Charlie views working through disagreement as an essential part of the creative process. “We disagree every day,” he laughs. “If we were on the same page, the work wouldn’t be as dynamic. We’re pushing one another, and that friction, I think, is where the energy and creativity really come into fruition . . . discordant harmony is the goal. That’s where we thrive.”

Not that it’s all conflict — co-working family members describe a number of unanticipated upsides. Business travel can be more pleasant. Cheaper, too. “When we go to Paris for buying appointments, we share a room and stay in our hotel at night, watching sports documentaries,” Rosanna Wollenberg says. “There are no awkward silences, no pressure to go to the bar and get a drink with the boss. It’s just very relaxed.”

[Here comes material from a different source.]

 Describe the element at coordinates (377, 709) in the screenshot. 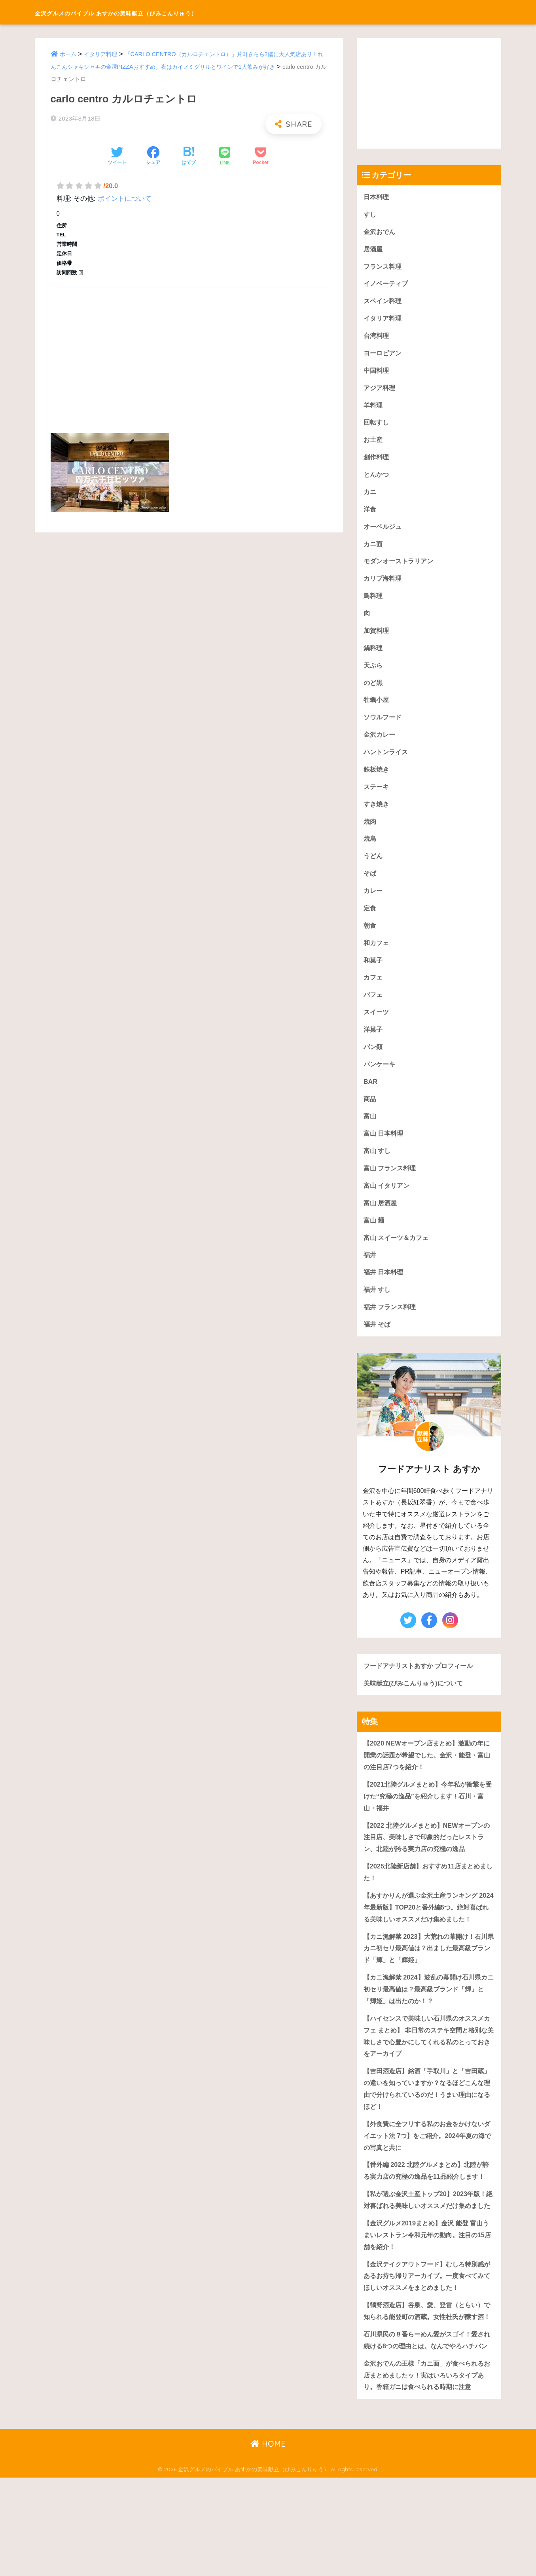

I see `牡蠣小屋` at that location.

Even for sibling co-founders, the Wollenbergs spend an unusual amount of time together. They live side-by-side in near-identical townhouses in Wimbledon, an arrangement that means Christie’s children can jump over their garden wall to reach Aunt Rosanna’s.

Turning off the work-brain can be a challenge, especially when business chat seeps into an out-of-office context. “Sometimes you realise that you’ve been talking about the business maybe to excess,” Christie says. That occurred on a recent trip to Berlin with their father and their middle sister, a yoga teacher. “Our dad was getting very animated, and our sister was getting a bit . . . I wouldn’t say bored, but possibly glazed over. We decided to change the subject and keep drinking wine.”

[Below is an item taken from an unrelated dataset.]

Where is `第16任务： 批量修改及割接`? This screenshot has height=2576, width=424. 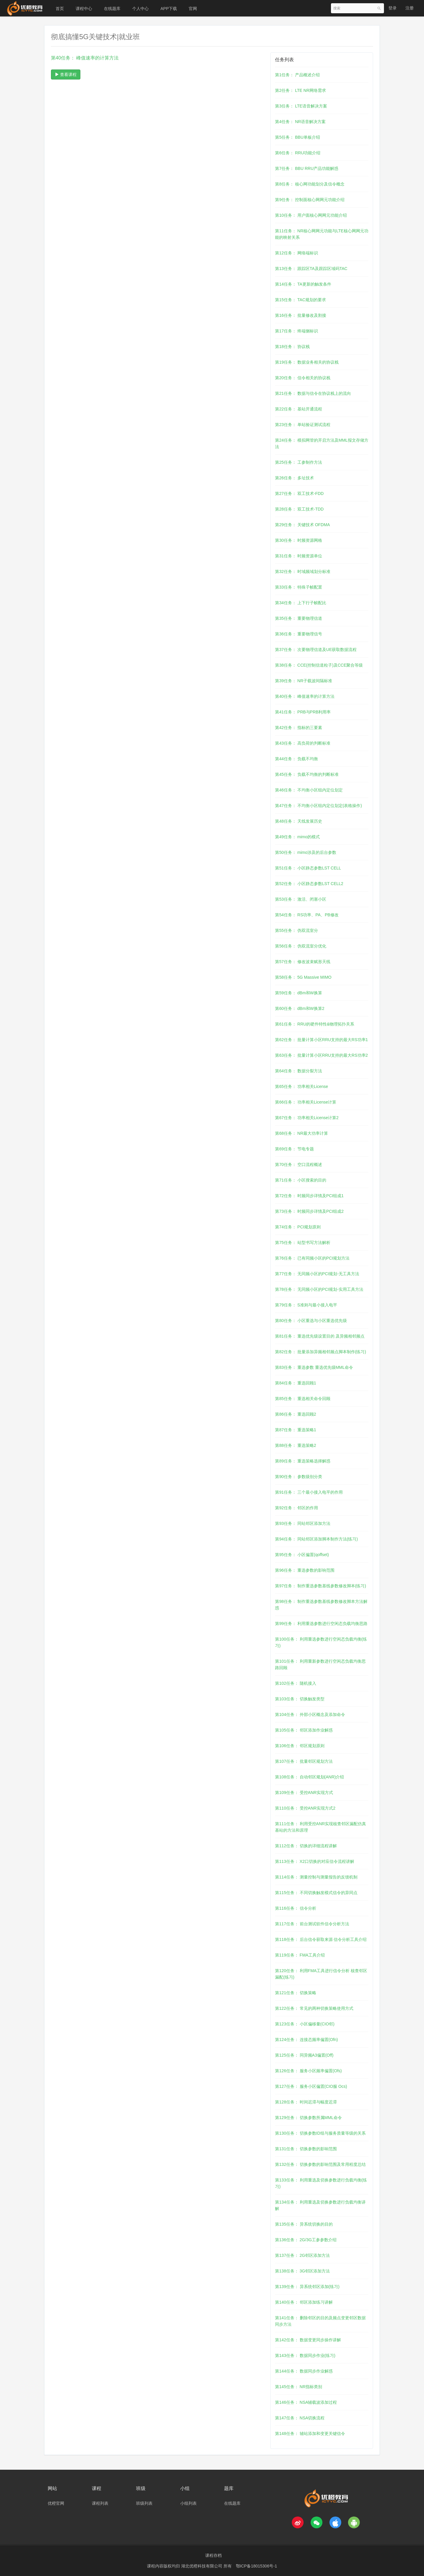
第16任务： 批量修改及割接 is located at coordinates (300, 315).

Three people standing together in a chapel
From left, Charlie Casely-Hayford, his mother Maria Stevens, and his sister Alice Casely-Hayford. Charlie and Maria run Casley-Hayford © Dave Benett/Getty Images

It can also help make working outside of standard business hours — a given for any small, independent brand — feel like less of a chore. “If we’re working on a Sunday and having fun, it doesn’t always feel like work,” Millie Allsopp says. Holidays together inevitably turn into content-creation trips for their resortwear-centric brand. “Our poor mother is quite often the camera woman,” Kathryn says. (No wonder some founders brand their companies as “family” to encapsulate an all-hands-on-deck ethos, a designation some experts have deemed toxic due to its unrealistic, all-encompassing nature.)

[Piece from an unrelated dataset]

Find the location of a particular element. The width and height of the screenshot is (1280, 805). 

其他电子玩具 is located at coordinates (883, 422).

The permeability of family and work life goes both ways. Once, early in his time working with his parents, Charlie Casely-Hayford inadvertently addressed them as Mum and Dad during an external meeting. “It suddenly felt like a parents’ evening. I needed to create some boundaries.” Since then, he’s referred to them as Maria and Joe at work and at home.

The boundaries helped. So did confidence in his own skills and point of view. “I mean, you can’t not touch on the nepo baby thing and imposter syndrome,” he says. “I feel confident in who I am, but also conscious of what you and Dad achieved,” he tells Maria. “That’s probably why I took a different route with the brand, and purposely carved out my own space rather than trying to follow in your exact footsteps.”

Somehow, it works. When asked how much time he and Maria spend together outside of the studio and their Marylebone shop, Charlie answers without pause. “Not enough,” he says. “We do need to spend more time together as a mother and son rather than as business partners. There is a difference.”